Aerial photo taken on June 10, 2021 shows a water system under construction in Linze County, Zhangye City, northwest China's Gansu Province. Linze County is located in the southern edge of Badain Jaran Desert, the third largest desert in China, with Heihe River, China's second largest inland river, passing through the county. (Xinhua/Fan Peishen)
A joint research team has newly proposed an integrated framework that reveals the dominating factors of sustainability in endorheic regions, according to the Northwest Institute of Eco-Environment and Resources (NIEER) under the Chinese Academy of Sciences (CAS).
The new framework and study findings propose a new perspective for the understanding of how to decouple sustainability shifts from ecological catastrophes under a changing climate and human behavior, said Ge Yingchun, a NIEER researcher.

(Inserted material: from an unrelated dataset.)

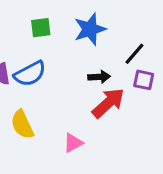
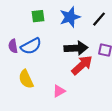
black line: (134, 54) -> (99, 19), moved
black arrow: (99, 77) -> (76, 48), size x1.6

Coactions of subtle climatic variations and mounting anthropogenic interference on the water-food-ecosystem-economy nexus create a new challenge in ensuring the security of water, food, and ecosystems in most endorheic regions.
Ge joined hands with researchers from Chinese and overseas institutions and proposed the integrated framework as a synthetic assessment of the impacts of multiple driving and telecoupling factors on the water-food-ecosystem-economy nexus under a changing climate.
The framework includes external factors such as temperature and precipitation, and internal factors such as technological level, population growth rate, urbanization rate, and ecological water flow.
The researchers' quantitative analysis shows that the coaction of these factors on a complex human-environment system dominates sustainability in endorheic regions.
The study results have been published in the journal Science Bulletin.